Managing Intellectual Property | May.14.2014
The 2006 eBay decision rejected a “general rule” that a district court should automatically issue a permanent injunction if a patent is valid and infringed. As a result, patent owners, including Patent Assertion Entities (“PAE”), have turned to the International Trade Commission (“ITC”) for exclusion orders, because they have similar injunctive effects.
In General, ITC rules favor patent owners (“Complainants.”) For example, the Complainant can spend months or years developing its case before filing the complaint. In contrast, because of the speed of the ITC investigation, the accused infringer (“Respondent”) has significantly less time to develop its case. Thus, Respondents face challenges from the start. PAEs know that an ITC investigation can give them leverage for a settlement.
PAEs often share common characteristics: they rely on licenses to establish their domestic industry, they provide broad and often inadequate infringement allegations, they may retain counsel on a contingency basis, they have no competitive product that would benefit from an exclusion order, and they have no desire to proceed through a determination on the merits. Foremost, a PAE’s objective is to obtain settlements greater than the costs of acquiring and asserting patents. Recognizing these characteristics is critical in developing effective strategies against PAEs at the ITC.
The ITC’s newly adopted patent pilot program (“Program”) allows a Respondent to take a proactive role early in an ITC investigation against a PAE. Specifically, the Program provides a mechanism through which a dispositive issue that has the potential to result in early termination of the investigation (e.g., domestic industry or importation) can be addressed early and swiftly. Under the Program, the Commission directs the ALJ to rule on the identified potentially case dispositive issue through an expedited and abbreviated hearing early in the investigation. The ALJ also has the discretion to limit or stay discovery on all other issues. Thus, the Program, if initiated, can change the early narrative in an ITC investigation against a PAE, disrupt the PAE’s financial driven strategy and potentially preserve Respondent’s resources.
Respondents should consider challenging PAEs’ alleged domestic industry. Domestic Industry has two prongs: economic and technical. These can be satisfied through licensing, but reliance on licensing raises additional hurdles. Simply identifying the existence of a license and stating that a licensed product practices the claimed invention is insufficient. In Inv. No. 337-TA-841, the ALJ ruled that the Complainant failed to establish domestic industry, because it: (1) failed to prove its licensees’ products practiced the asserted claims; (2) failed to allocate the licensing portfolio expenses to any of the asserted patents; and (3) failed to prove that its licensing program constituted a substantial investment in any of the asserted patents.
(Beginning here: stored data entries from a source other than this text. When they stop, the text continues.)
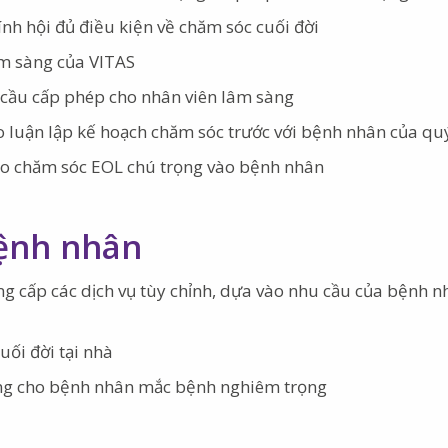
ính hội đủ điều kiện về chăm sóc cuối đời
âm sàng của VITAS
u cầu cấp phép cho nhân viên lâm sàng
ảo luận lập kế hoạch chăm sóc trước với bệnh nhân của quý
ào chăm sóc EOL chú trọng vào bệnh nhân
bệnh nhân
g cấp các dịch vụ tùy chỉnh, dựa vào nhu cầu của bệnh n
uối đời tại nhà
iêng cho bệnh nhân mắc bệnh nghiêm trọng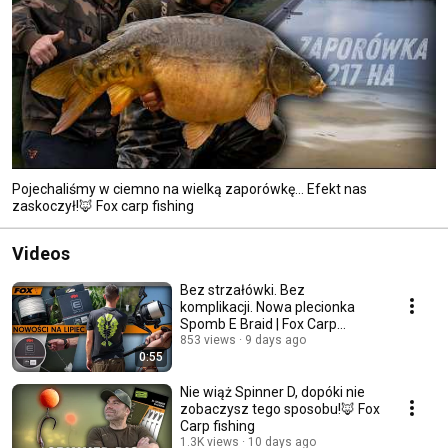
Pojechaliśmy w ciemno na wielką zaporówkę... Efekt nas
zaskoczył!🦊 Fox carp fishing
Videos
Bez strzałówki. Bez
komplikacji. Nowa plecionka
Spomb E Braid | Fox Carp
fishhing
853 views
9 days ago
0:55
Nie wiąż Spinner D, dopóki nie
zobaczysz tego sposobu!🦊 Fox
Carp fishing
1.3K views
10 days ago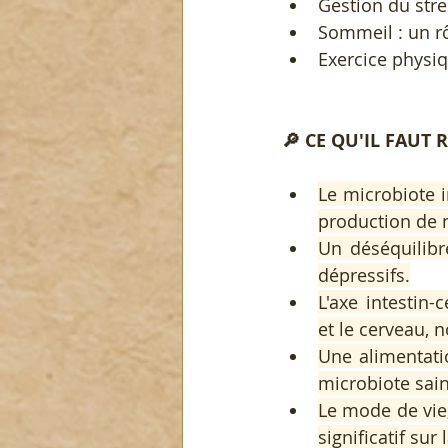
Gestion du stre
Sommeil : un rô
Exercice physiq
🔎 CE QU'IL FAUT
Le microbiote i
production de 
Un déséquilibre
dépressifs.
L'axe intestin-
et le cerveau, 
Une alimentati
microbiote sain
Le mode de vie,
significatif su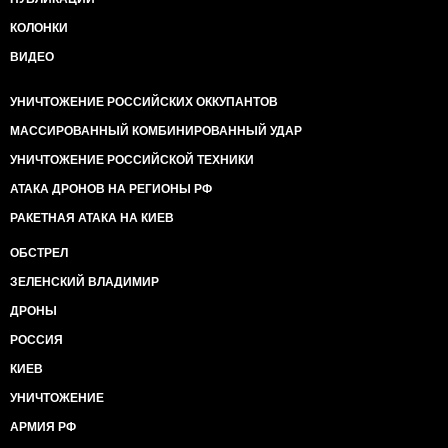
КОЛОНКИ
ВИДЕО
УНИЧТОЖЕНИЕ РОССИЙСКИХ ОККУПАНТОВ
МАССИРОВАННЫЙ КОМБИНИРОВАННЫЙ УДАР
УНИЧТОЖЕНИЕ РОССИЙСКОЙ ТЕХНИКИ
АТАКА ДРОНОВ НА РЕГИОНЫ РФ
РАКЕТНАЯ АТАКА НА КИЕВ
ОБСТРЕЛ
ЗЕЛЕНСКИЙ ВЛАДИМИР
ДРОНЫ
РОССИЯ
КИЕВ
УНИЧТОЖЕНИЕ
АРМИЯ РФ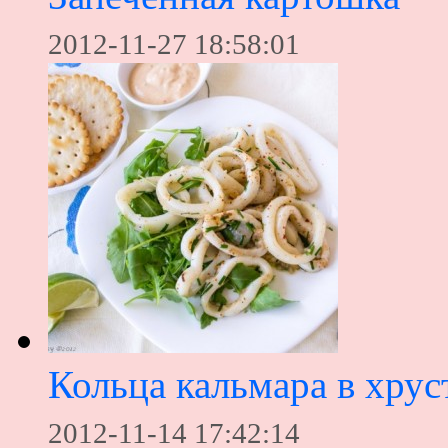
2012-11-27 18:58:01
Кольца кальмара в хру
2012-11-14 17:42:14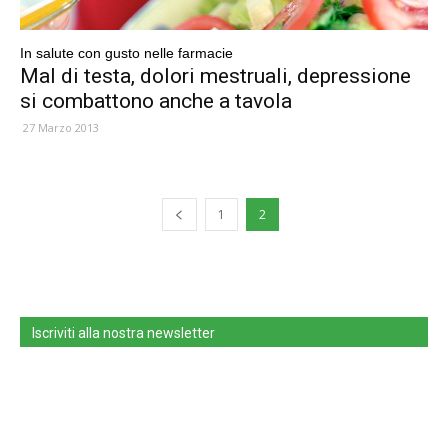
In salute con gusto nelle farmacie
Mal di testa, dolori mestruali, depressione
si combattono anche a tavola
27 Marzo 2013
1
2
Iscriviti alla nostra newsletter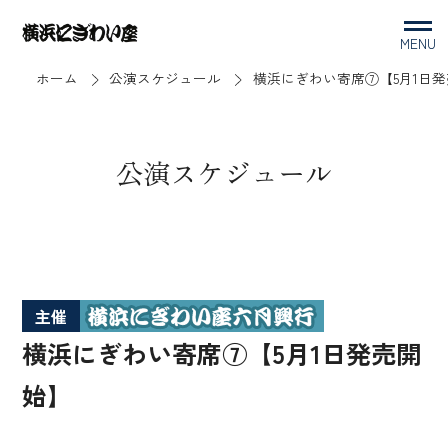
MENU
ホーム
公演スケジュール
横浜にぎわい寄席⑦【5月1日
公演スケジュール
主催
横浜にぎわい寄席⑦【5月1日発売開
始】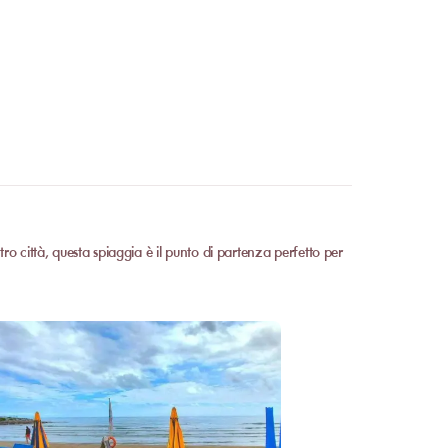
i privati.
Contatta il
La fattibilità dipende dal
ichiesti.
o città, questa spiaggia è il punto di partenza perfetto per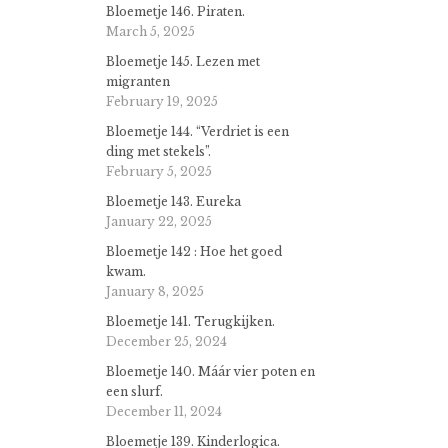
Bloemetje 146. Piraten.
March 5, 2025
Bloemetje 145. Lezen met
migranten
February 19, 2025
Bloemetje 144. “Verdriet is een
ding met stekels”.
February 5, 2025
Bloemetje 143. Eureka
January 22, 2025
Bloemetje 142 : Hoe het goed
kwam.
January 8, 2025
Bloemetje 141. Terugkijken.
December 25, 2024
Bloemetje 140. Máár vier poten en
een slurf.
December 11, 2024
Bloemetje 139. Kinderlogica.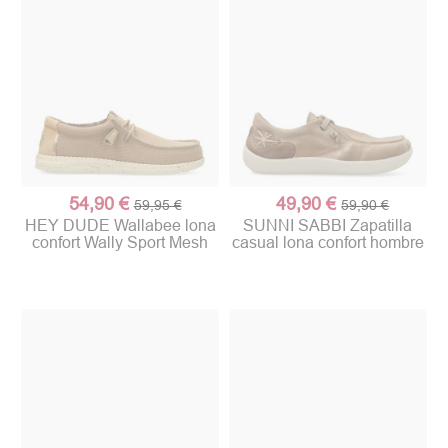
54,90 €
49,90 €
59,95 €
59,90 €
HEY DUDE Wallabee lona
SUNNI SABBI Zapatilla
confort Wally Sport Mesh
casual lona confort hombre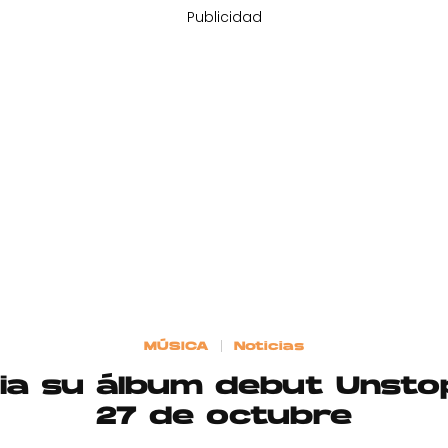
Publicidad
MÚSICA
Noticias
ia su álbum debut Unsto
27 de octubre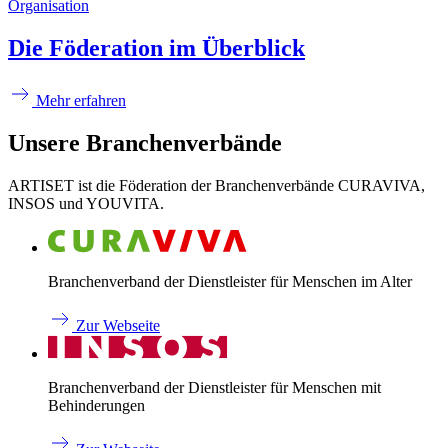
Organisation
Die Föderation im Überblick
Mehr erfahren
Unsere Branchenverbände
ARTISET ist die Föderation der Branchenverbände CURAVIVA,
INSOS und YOUVITA.
Branchenverband der Dienstleister für Menschen im Alter
Zur Webseite
Branchenverband der Dienstleister für Menschen mit
Behinderungen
Because a PAE adopts financial driven litigation strategies, it often devotes little resources on domestic industry. Often, a PAE will provide conclusory or incorrect facts to support how a “licensed product” practices the claimed invention. Likewise, a PAE may improperly attribute value to the licensing of the asserted patents.
Challenging the sufficiency of alleged domestic industry via the Program and/or discovery will force the PAE to come forth with concrete evidence. To try to meet its burden, a PAE may need to conduct expensive and time consuming third party discovery against its own licensees, who often oppose such discovery. These potential hurdles and associated expenses may incentivize the PAE to settle early and at a lower value.
To date, the Commission has used the Program only once. In that case, it identified domestic industry as the case-dispositive issue, and found that no domestic industry existed. Currently, there is no official mechanism by which to request participation in the Program. However, a Respondent may seek inclusion in early filings, such as comments on the public interest.